Items from a data source —
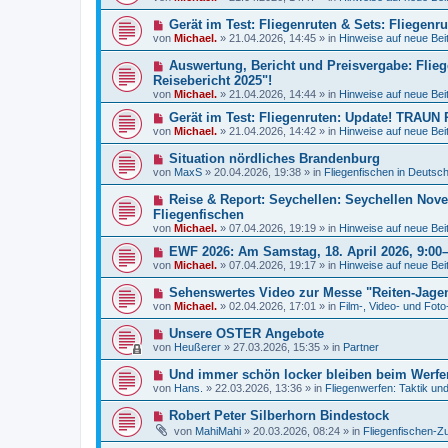
u
r
e
e
a
N
Gerät im Test: Fliegenruten & Sets: Fliegenr
i
r
g
e
t
von
Michael.
»
21.04.2026, 14:45
» in
Hinweise auf neue Bei
B
u
r
e
e
a
N
Auswertung, Bericht und Preisvergabe: Flieg
i
r
g
e
t
Reisebericht 2025"!
B
u
r
von
e
Michael.
»
21.04.2026, 14:44
» in
Hinweise auf neue Bei
e
a
i
r
g
N
Gerät im Test: Fliegenruten: Update! TRAUN
t
B
e
r
von
Michael.
»
21.04.2026, 14:42
» in
Hinweise auf neue Bei
e
u
a
i
e
g
N
Situation nördliches Brandenburg
t
r
e
r
von
MaxS
»
20.04.2026, 19:38
» in
Fliegenfischen in Deutsc
B
u
a
e
e
g
N
Reise & Report: Seychellen: Seychellen Nove
i
r
e
t
Fliegenfischen
B
u
r
von
e
Michael.
»
07.04.2026, 19:19
» in
Hinweise auf neue Bei
e
a
i
r
g
N
EWF 2026: Am Samstag, 18. April 2026, 9:00–1
t
B
e
r
von
Michael.
»
07.04.2026, 19:17
» in
Hinweise auf neue Bei
e
u
a
i
e
g
N
Sehenswertes Video zur Messe "Reiten-Jagen-
t
r
e
r
von
Michael.
»
02.04.2026, 17:01
» in
Film-, Video- und Fot
B
u
a
e
e
g
N
Unsere OSTER Angebote
i
r
e
t
von
Heußerer
»
27.03.2026, 15:35
» in
Partner
B
u
r
e
e
a
N
Und immer schön locker bleiben beim Werfen
i
r
g
e
t
von
Hans.
»
22.03.2026, 13:36
» in
Fliegenwerfen: Taktik un
B
u
r
e
e
a
N
Robert Peter Silberhorn Bindestock
i
r
g
e
t
von
MahiMahi
»
20.03.2026, 08:24
» in
Fliegenfischen-Z
B
u
r
e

YOUR OBJECTIVE — No images belong in the copy. Transcribe every record exactly.

TASK OUTPUT —
u
r
e
e
a
N
Gerät im Test: Fliegenruten & Sets: Fliegenr
i
r
g
e
t
von
Michael.
»
21.04.2026, 14:45
» in
Hinweise auf neue Bei
B
u
r
e
e
a
N
Auswertung, Bericht und Preisvergabe: Flieg
i
r
g
e
t
Reisebericht 2025"!
B
u
r
von
e
Michael.
»
21.04.2026, 14:44
» in
Hinweise auf neue Bei
e
a
i
r
g
N
Gerät im Test: Fliegenruten: Update! TRAUN
t
B
e
r
von
Michael.
»
21.04.2026, 14:42
» in
Hinweise auf neue Bei
e
u
a
i
e
g
N
Situation nördliches Brandenburg
t
r
e
r
von
MaxS
»
20.04.2026, 19:38
» in
Fliegenfischen in Deutsc
B
u
a
e
e
g
N
Reise & Report: Seychellen: Seychellen Nove
i
r
e
t
Fliegenfischen
B
u
r
von
e
Michael.
»
07.04.2026, 19:19
» in
Hinweise auf neue Bei
e
a
i
r
g
N
EWF 2026: Am Samstag, 18. April 2026, 9:00–1
t
B
e
r
von
Michael.
»
07.04.2026, 19:17
» in
Hinweise auf neue Bei
e
u
a
i
e
g
N
Sehenswertes Video zur Messe "Reiten-Jagen-
t
r
e
r
von
Michael.
»
02.04.2026, 17:01
» in
Film-, Video- und Fot
B
u
a
e
e
g
N
Unsere OSTER Angebote
i
r
e
t
von
Heußerer
»
27.03.2026, 15:35
» in
Partner
B
u
r
e
e
a
N
Und immer schön locker bleiben beim Werfen
i
r
g
e
t
von
Hans.
»
22.03.2026, 13:36
» in
Fliegenwerfen: Taktik un
B
u
r
e
e
a
N
Robert Peter Silberhorn Bindestock
i
r
g
e
t
von
MahiMahi
»
20.03.2026, 08:24
» in
Fliegenfischen-Z
B
u
r
e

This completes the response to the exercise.